From the first line to the last, restate every record word for word, leaving out the pictures.
== Source information ==
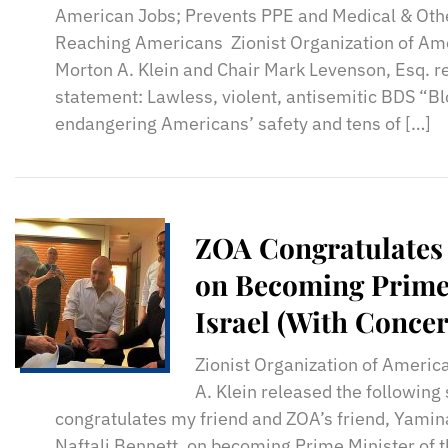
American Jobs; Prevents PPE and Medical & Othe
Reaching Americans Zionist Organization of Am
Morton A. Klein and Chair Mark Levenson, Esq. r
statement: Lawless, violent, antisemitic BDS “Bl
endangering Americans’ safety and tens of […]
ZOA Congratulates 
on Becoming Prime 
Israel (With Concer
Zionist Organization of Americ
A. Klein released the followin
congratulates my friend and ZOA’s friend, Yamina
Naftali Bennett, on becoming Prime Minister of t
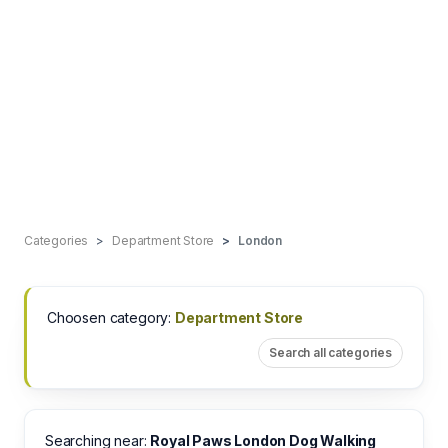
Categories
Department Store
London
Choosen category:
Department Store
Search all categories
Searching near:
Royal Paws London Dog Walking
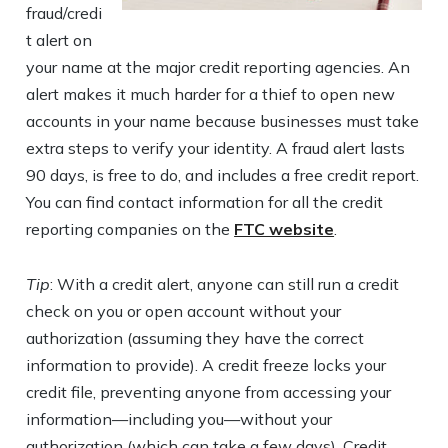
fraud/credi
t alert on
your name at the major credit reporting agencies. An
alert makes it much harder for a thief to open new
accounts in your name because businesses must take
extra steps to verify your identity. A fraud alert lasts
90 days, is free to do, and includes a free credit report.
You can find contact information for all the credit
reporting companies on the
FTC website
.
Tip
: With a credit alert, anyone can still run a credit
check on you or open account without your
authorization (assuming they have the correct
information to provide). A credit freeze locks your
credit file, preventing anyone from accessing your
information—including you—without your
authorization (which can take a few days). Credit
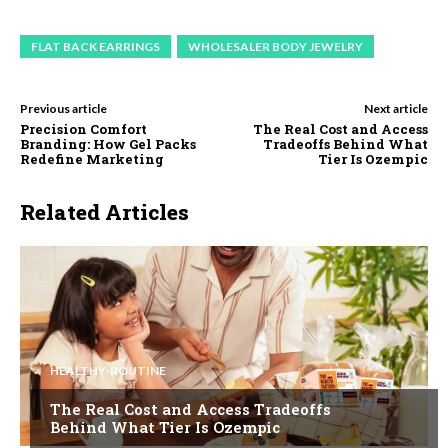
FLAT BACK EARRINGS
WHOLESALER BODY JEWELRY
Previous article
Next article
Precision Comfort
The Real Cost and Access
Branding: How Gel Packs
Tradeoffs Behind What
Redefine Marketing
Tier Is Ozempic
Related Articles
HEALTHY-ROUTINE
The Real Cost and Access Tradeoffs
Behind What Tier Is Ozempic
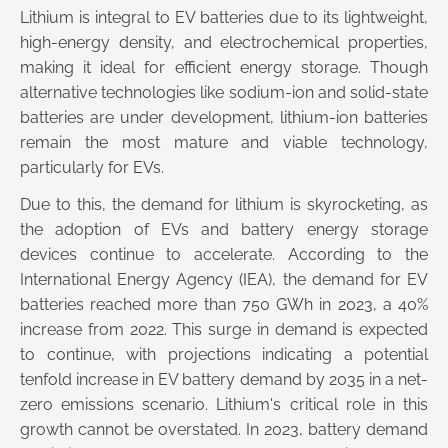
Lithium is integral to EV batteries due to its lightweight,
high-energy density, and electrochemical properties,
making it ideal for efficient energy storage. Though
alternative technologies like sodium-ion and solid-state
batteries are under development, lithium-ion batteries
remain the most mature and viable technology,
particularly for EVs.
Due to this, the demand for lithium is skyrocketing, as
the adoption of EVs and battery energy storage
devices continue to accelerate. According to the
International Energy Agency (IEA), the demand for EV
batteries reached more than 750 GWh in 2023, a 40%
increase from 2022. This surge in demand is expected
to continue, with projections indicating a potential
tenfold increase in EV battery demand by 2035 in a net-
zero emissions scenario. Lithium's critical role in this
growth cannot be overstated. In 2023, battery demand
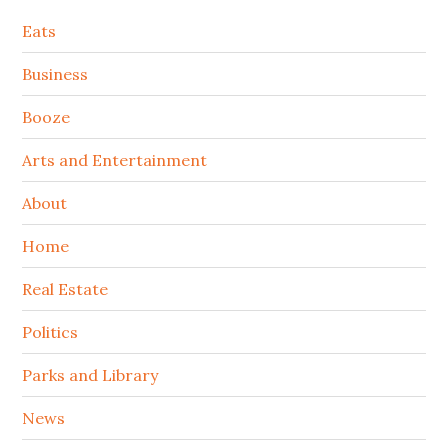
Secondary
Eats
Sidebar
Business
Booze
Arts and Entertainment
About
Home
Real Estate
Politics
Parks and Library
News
===
» Solved exercise
American Jobs; Prevents PPE and Medical & Othe
Reaching Americans Zionist Organization of Am
Morton A. Klein and Chair Mark Levenson, Esq. r
statement: Lawless, violent, antisemitic BDS “Bl
endangering Americans’ safety and tens of […]
ZOA Congratulates 
on Becoming Prime 
Israel (With Concer
Zionist Organization of Americ
A. Klein released the followin
congratulates my friend and ZOA’s friend, Yamina
Naftali Bennett, on becoming Prime Minister of t
Categories
Department Store
London
Choosen category:
Department Store
Search all categories
Searching near:
Royal Paws London Dog Walking
fraud/credi
t alert on
your name at the major credit reporting agencies. An
alert makes it much harder for a thief to open new
accounts in your name because businesses must take
extra steps to verify your identity. A fraud alert lasts
90 days, is free to do, and includes a free credit report.
You can find contact information for all the credit
reporting companies on the
FTC website
.
Tip
: With a credit alert, anyone can still run a credit
check on you or open account without your
authorization (assuming they have the correct
information to provide). A credit freeze locks your
credit file, preventing anyone from accessing your
information—including you—without your
authorization (which can take a few days). Credit
FLAT BACK EARRINGS
WHOLESALER BODY JEWELRY
Previous article
Next article
Precision Comfort
The Real Cost and Access
Branding: How Gel Packs
Tradeoffs Behind What
Redefine Marketing
Tier Is Ozempic
Related Articles
HEALTHY-ROUTINE
The Real Cost and Access Tradeoffs
Behind What Tier Is Ozempic
Lithium is integral to EV batteries due to its lightweight,
high-energy density, and electrochemical properties,
making it ideal for efficient energy storage. Though
alternative technologies like sodium-ion and solid-state
batteries are under development, lithium-ion batteries
remain the most mature and viable technology,
particularly for EVs.
Due to this, the demand for lithium is skyrocketing, as
the adoption of EVs and battery energy storage
devices continue to accelerate. According to the
International Energy Agency (IEA), the demand for EV
batteries reached more than 750 GWh in 2023, a 40%
increase from 2022. This surge in demand is expected
to continue, with projections indicating a potential
tenfold increase in EV battery demand by 2035 in a net-
zero emissions scenario. Lithium's critical role in this
growth cannot be overstated. In 2023, battery demand
Secondary
Eats
Sidebar
Business
Booze
Arts and Entertainment
About
Home
Real Estate
Politics
Parks and Library
News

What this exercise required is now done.